Долгое время я думал, что никогда ничего о нем не услышу. Но я делал и довольно много.
* * *
В начале нэпа, 3 , когда я был тогда в правлении Союза писателей, мы обычно собирались в кабинете А. Н. Тихонова. 4 В это время стала налаживаться переписка с зарубежными странами, и Тихонов получал много книг и периодических изданий. Случилось так, что однажды во время конференции мне передали номер французского художественного журнала. Я открыл — фотография Модильяни… Малый крест…. Была большая статья — своего рода некролог — и из этой статьи я узнал, что Модильяни — великий художник ХХ века (насколько я помню, его сравнивали с Боттичелли) и что о нем уже были монографии на английском и итальянском языках. . Позднее, в 30-е годы, Эренбург, посвятивший свои стихи 5 Модильяни и кто знал его в Париже позже меня, много мне о нем рассказал. Я также читал о Модильяни в книге Карко « От Монмартра до Латинского квартала » и в дешевом романе, автор которого связал его с Утрилло.

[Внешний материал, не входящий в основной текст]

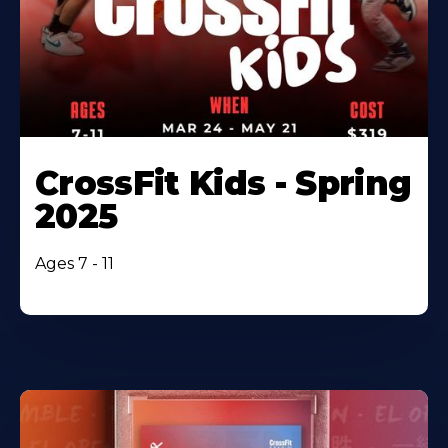
CrossFit Kids - Spring
2025
Ages 7 - 11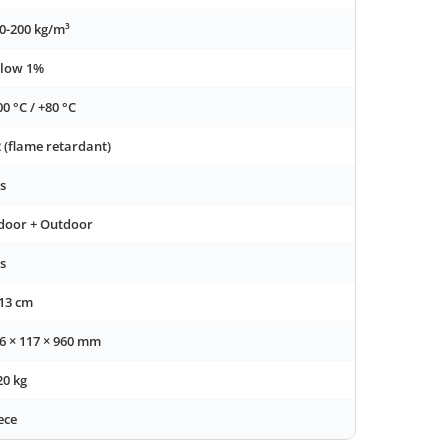
0-200 kg/m³
low 1%
00 °C / +80 °C
 (flame retardant)
s
door + Outdoor
s
13 cm
6 × 117 × 960 mm
20 kg
ece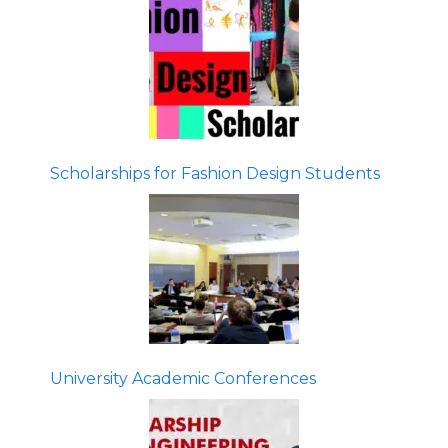
Scholarships for Fashion Design Students
University Academic Conferences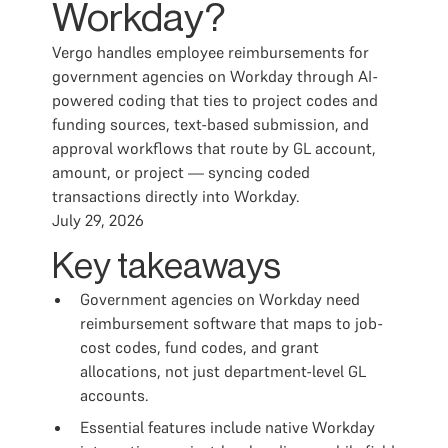
Workday?
Vergo handles employee reimbursements for
government agencies on Workday through AI-
powered coding that ties to project codes and
funding sources, text-based submission, and
approval workflows that route by GL account,
amount, or project — syncing coded
transactions directly into Workday.
July 29, 2026
Key takeaways
Government agencies on Workday need
reimbursement software that maps to job-
cost codes, fund codes, and grant
allocations, not just department-level GL
accounts.
Essential features include native Workday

Могу твердо сказать, что гибрид, изображенный в этой книге, не имеет никакого сходства с Модильяни 1910-1911 годов, а то, что сделал автор, относится к разряду непозволительного.
А еще совсем недавно Модильяни стал героем довольно пошлого французского фильма, Монпарнас 19 . Это крайне огорчительно! Амедео Модильяни One of Самым загадочным произведением Модильяни, которое кажется чем-то вроде выдумки, тогда правдоподобным является написанный карандашом портрет Анны Ахматовой — «Женщина, лежащая на кровати». Его появлению предшествует цепь событий, приведших к встрече двух гениев искусства — художника и поэта.

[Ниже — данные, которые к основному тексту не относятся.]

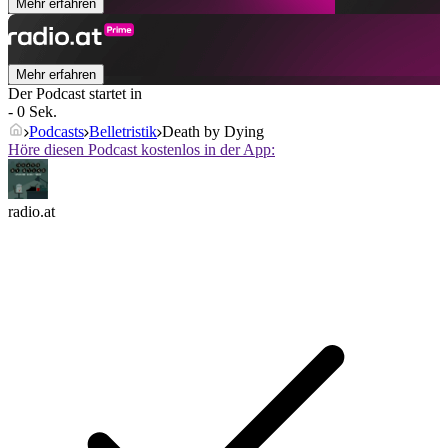
Mehr erfahren
Mehr erfahren
Der Podcast startet in
- 0 Sek.
Podcasts
Belletristik
Death by Dying
Höre diesen Podcast kostenlos in der App:
radio.at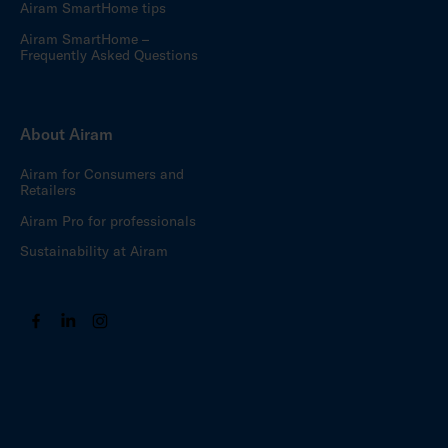
Airam SmartHome tips
Airam SmartHome –
Frequently Asked Questions
About Airam
Airam for Consumers and
Retailers
Airam Pro for professionals
Sustainability at Airam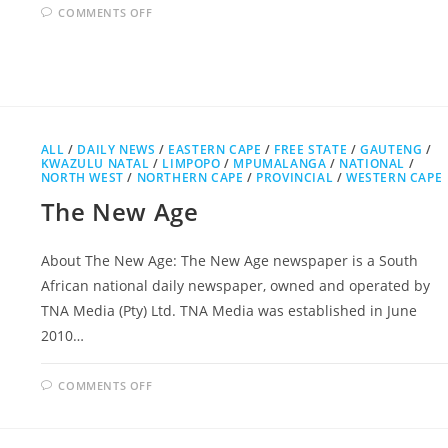
ON
COMMENTS OFF
GROCOTT’S
MAIL
ALL
/
DAILY NEWS
/
EASTERN CAPE
/
FREE STATE
/
GAUTENG
/
KWAZULU NATAL
/
LIMPOPO
/
MPUMALANGA
/
NATIONAL
/
NORTH WEST
/
NORTHERN CAPE
/
PROVINCIAL
/
WESTERN CAPE
The New Age
About The New Age: The New Age newspaper is a South
African national daily newspaper, owned and operated by
TNA Media (Pty) Ltd. TNA Media was established in June
2010…
ON
COMMENTS OFF
THE
NEW
AGE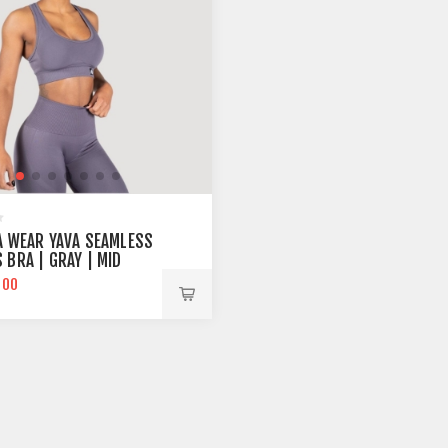
A WEAR YAVA SEAMLESS
 BRA | GRAY | MID
RT
.00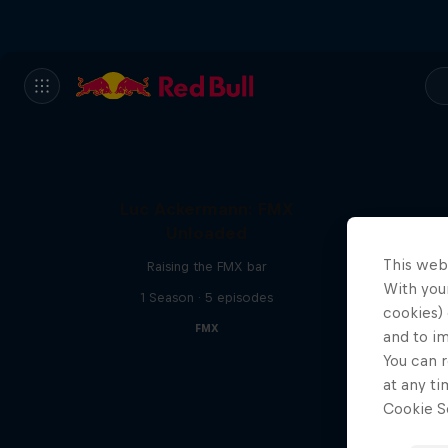
Luc Ackermann: FMX
Unloaded
This web
Raising the FMX bar
With your
1 Season · 5 episodes
cookies) 
FMX
and to i
You can r
at any ti
Cookie Se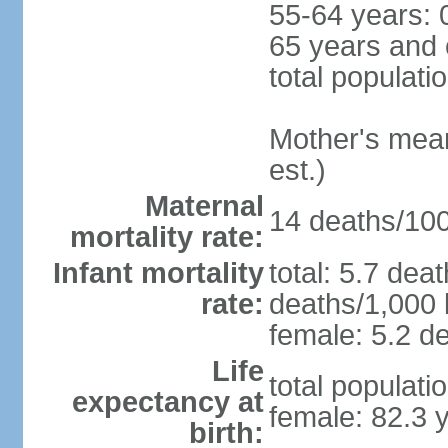
55-64 years: 
65 years and 
total populati
Mother's mean 
est.)
Maternal
14 deaths/100,
mortality rate:
Infant mortality
total: 5.7 dea
rate:
deaths/1,000 l
female: 5.2 de
Life
total populati
expectancy at
female: 82.3 
birth: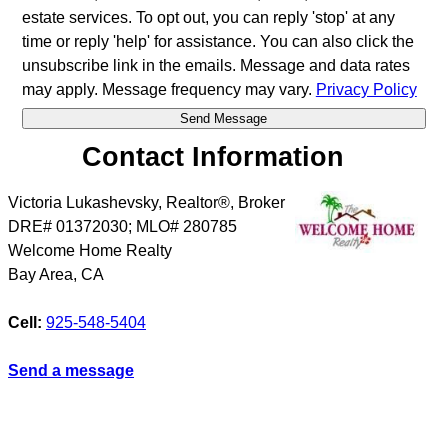
estate services. To opt out, you can reply 'stop' at any
time or reply 'help' for assistance. You can also click the
unsubscribe link in the emails. Message and data rates
may apply. Message frequency may vary.
Privacy Policy
Contact Information
Victoria Lukashevsky, Realtor®, Broker
DRE# 01372030; MLO# 280785
Welcome Home Realty
Bay Area
,
CA
Cell:
925-548-5404
Send a message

Май 1910 года. В Париж на свадебное торжество приезжает пара поэтов — Николай Гумилев, Анна. Молодой муж ведет жену в кафе «Ротонда» — именно там собираются представители литературно-художественной богемы. Среди них Амедео Модильяни, экспрессивный и тонкий художник.
Стройная фигура Анны, ее грустные глаза и точеные черты в одно мгновение поразили его в самое сердце. Модильяни не сводил с Ахматовой глаз, она заметила его интерес и подошла к нему. Гумилеву, наблюдавшему со стороны, это не понравилось, и он по-русски обратился к жене, предложив покинуть этот «сарай». Модильяни, чувствуя себя ужасно, Гумилев плохо скрывал раздражение и, зная, чем оно вызвано, не удержался и прямо сделал поэту замечания, указывая на то, что другие не понимают, о чем он говорит. Вспыхнувшая искра была предтечей пожара, вспыхнувшего тогда между Ахматовой и Модильяни и породившего знаменитый карандашный набросок-портрет Анны Ахматовой.

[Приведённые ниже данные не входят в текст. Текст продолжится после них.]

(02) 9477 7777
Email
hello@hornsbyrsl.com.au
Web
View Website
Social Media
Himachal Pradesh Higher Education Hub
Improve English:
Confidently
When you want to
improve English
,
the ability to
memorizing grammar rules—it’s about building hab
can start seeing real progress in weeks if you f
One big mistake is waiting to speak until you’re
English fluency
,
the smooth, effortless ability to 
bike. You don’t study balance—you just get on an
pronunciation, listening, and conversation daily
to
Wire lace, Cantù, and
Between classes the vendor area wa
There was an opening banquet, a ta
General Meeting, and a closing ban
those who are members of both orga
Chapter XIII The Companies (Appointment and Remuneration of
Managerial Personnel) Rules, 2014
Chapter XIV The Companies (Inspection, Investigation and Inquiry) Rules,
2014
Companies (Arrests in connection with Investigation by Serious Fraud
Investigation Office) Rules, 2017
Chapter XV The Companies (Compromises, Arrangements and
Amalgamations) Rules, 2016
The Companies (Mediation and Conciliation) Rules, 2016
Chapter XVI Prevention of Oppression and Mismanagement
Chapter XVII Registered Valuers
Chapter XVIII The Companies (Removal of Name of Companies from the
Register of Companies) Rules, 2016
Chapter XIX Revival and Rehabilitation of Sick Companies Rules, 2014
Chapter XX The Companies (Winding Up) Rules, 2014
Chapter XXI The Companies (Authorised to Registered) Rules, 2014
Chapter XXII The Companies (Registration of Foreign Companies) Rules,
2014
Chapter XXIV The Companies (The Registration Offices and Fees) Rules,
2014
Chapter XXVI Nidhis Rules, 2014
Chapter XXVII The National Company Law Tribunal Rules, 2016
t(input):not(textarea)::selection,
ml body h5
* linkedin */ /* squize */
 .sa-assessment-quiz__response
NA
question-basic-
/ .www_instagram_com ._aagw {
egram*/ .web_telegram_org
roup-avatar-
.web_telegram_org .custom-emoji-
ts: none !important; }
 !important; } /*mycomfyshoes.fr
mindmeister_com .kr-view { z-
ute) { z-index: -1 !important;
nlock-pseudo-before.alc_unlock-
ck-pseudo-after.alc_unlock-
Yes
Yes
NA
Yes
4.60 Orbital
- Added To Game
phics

По словам поэта, который в середине 60-х годов прошлого века написал небольшой очерк-воспоминание о Модильяни, все они носили целомудренный характер. Они гуляли по улицам Парижа, сидели на скамейке в парке под большим черным зонтом и вместе читали любимые стихи. Портрет Ахматовой по ее словам, был написан Модильяни по памяти после его возвращения домой с прогулки.
На рисунке мы видим женщину, полулежащую на диване и опирающуюся на подушки. На ней легкое цветочное платье, обнажающее плечи. Правая рука женщины опирается на подушку, левая свободно лежит на диване. Платье с длинным подолом слегка прикрывало босые ноги.